The flower printed tape was explained as the targets being constructed by toy manufactures. Floral printed cellophane tape was in use during the time.

No strings or wire was found but there were some eyelets in the paper to indicate that some sort of attachment may have been used

Radar targets had eyelets to string them together during flight. Sounds like a flimsy alien spacecraft using eyelets in paper for interstellar travel.

Brazel said that he found two weather observation balloons on the ranch. but that what he had found didn't resemble either of these.

As newspaper articles had reported during the time, weather balloons had landed on properties across the country. Every photo shows one intact weather target and a balloon. This is what Brazel had found previously on the ranch. What landed in this case were multiple targets, that had been updated to sustain longer and higher flights, and balloons designed at NYU. Leave the debris out in the desert for 10 days with storms as described during the time and you're going to find a "large area of bright wreckage made up of [smoky gray] rubber strips, tinfoil, a rather tough paper and sticks.... considerable Scotch Tape and paper with eyelets."

Here is an account in 1947 by 48 year old Brazel during the time of the alleged crash with fresh memories that undoubtedly describe crashed and torn up radar target(s) and balloon(s). Not a story that's being retold from memories 30, 40, 50 and more years after that incident by 70 and 80 year old men.
edit on 1-7-2016 by Ectoplasm8 because: (no reason given)

posted on Jul, 1 2016 @ 11:44 PM
Sure, Brazel was 'Sorry he told about it' after he was held incommunicado for a week by the military, and thoroughly briefed on what he did not see, and what he was going to say after he was released.

Apparently he did a good job considering the brand new pickup he was seen driving right after that.

The phony weather balloon story was a plant, along with the weather balloon wreckage.

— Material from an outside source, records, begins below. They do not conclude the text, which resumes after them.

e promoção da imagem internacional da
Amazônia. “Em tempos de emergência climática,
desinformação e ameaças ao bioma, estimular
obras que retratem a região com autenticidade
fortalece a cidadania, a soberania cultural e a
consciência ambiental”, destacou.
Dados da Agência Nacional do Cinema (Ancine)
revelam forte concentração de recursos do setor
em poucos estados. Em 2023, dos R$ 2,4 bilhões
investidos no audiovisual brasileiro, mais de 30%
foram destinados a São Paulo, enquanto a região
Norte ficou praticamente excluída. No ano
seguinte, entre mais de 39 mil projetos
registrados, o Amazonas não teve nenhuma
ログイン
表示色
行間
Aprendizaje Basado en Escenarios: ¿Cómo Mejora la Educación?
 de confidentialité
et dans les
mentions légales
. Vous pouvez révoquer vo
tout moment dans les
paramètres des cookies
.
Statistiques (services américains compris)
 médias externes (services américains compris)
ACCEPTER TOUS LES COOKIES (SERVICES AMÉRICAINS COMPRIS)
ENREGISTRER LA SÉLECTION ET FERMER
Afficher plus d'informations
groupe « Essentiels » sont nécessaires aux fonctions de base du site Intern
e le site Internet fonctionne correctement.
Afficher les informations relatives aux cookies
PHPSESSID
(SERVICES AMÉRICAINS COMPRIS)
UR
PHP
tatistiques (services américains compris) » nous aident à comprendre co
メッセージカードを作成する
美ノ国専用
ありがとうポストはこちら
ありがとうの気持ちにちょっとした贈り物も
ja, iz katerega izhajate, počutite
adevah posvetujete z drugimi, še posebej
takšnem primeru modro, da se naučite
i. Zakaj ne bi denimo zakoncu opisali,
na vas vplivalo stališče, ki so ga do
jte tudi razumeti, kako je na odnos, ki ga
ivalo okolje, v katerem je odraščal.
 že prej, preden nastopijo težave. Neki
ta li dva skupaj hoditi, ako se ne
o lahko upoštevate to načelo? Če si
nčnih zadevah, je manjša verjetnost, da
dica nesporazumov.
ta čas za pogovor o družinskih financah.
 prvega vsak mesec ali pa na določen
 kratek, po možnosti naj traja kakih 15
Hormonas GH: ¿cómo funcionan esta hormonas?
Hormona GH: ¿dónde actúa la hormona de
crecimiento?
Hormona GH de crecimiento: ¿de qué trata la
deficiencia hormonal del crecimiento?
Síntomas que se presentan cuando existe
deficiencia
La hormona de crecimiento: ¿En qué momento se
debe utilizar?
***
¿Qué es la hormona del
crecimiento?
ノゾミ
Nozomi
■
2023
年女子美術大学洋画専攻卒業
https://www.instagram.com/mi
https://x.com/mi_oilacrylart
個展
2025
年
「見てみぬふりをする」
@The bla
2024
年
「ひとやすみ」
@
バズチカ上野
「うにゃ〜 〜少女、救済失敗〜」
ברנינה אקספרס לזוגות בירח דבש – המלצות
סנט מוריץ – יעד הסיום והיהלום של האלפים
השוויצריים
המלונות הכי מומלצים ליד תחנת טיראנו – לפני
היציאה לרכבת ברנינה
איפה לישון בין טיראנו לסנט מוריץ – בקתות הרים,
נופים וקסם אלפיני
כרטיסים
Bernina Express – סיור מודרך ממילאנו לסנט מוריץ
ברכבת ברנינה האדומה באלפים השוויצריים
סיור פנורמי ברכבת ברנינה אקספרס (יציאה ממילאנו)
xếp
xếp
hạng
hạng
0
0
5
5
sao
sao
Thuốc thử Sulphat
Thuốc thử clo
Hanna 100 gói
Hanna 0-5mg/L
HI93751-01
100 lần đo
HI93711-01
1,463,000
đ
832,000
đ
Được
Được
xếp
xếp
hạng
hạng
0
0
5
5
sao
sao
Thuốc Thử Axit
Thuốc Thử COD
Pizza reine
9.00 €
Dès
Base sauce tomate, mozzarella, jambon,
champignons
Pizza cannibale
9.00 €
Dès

posted on Jul, 1 2016 @ 11:47 PM
a reply to: A51Watcher

To A51Watcher: what a load of crap! There was no crash of anything. The balloon train dragged a long distance and then settled down in fragments. No craft, no bodies, no #!

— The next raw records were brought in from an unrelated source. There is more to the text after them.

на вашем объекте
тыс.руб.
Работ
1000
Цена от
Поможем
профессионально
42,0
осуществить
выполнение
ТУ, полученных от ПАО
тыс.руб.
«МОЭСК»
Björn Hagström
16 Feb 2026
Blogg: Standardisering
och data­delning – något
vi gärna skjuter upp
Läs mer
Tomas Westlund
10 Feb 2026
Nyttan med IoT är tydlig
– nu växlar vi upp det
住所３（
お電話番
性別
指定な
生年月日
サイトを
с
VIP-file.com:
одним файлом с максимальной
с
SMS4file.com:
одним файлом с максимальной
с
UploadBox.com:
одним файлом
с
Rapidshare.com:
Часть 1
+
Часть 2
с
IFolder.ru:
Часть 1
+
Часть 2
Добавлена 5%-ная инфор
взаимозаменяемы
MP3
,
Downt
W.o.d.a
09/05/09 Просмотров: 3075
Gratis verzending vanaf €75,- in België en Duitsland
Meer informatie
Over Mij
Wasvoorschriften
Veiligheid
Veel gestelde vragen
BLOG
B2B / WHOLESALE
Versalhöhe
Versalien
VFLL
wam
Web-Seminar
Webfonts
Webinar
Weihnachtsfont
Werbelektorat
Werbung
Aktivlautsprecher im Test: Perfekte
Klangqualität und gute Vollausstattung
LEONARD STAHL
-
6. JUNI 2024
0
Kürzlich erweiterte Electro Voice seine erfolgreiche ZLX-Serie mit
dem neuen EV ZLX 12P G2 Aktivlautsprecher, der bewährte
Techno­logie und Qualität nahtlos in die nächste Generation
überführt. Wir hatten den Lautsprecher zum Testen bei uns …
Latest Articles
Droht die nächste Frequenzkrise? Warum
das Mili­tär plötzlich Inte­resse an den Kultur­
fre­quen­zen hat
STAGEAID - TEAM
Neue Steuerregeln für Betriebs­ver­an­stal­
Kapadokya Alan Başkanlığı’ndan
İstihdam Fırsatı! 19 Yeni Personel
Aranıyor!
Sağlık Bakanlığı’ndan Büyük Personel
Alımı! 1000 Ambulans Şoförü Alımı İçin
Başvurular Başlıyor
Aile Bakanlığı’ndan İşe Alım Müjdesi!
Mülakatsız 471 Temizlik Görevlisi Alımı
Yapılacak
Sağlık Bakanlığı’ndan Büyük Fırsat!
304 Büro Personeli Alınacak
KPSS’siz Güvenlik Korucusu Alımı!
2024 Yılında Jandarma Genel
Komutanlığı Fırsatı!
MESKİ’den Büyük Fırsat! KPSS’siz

posted on Jul, 2 2016 @ 04:42 PM

originally posted by: klassless
a reply to: A51Watcher

To A51Watcher: what a load of crap!

Sorry kid no one is interested in the contents of your cranial cavity.

This forum is for members to debate evidentiary points of contention.

Get back to me when you figure out how that works.

posted on Jul, 2 2016 @ 04:50 PM

originally posted by: A51Watcher
The phony weather balloon story was a plant, along with the weather balloon wreckage.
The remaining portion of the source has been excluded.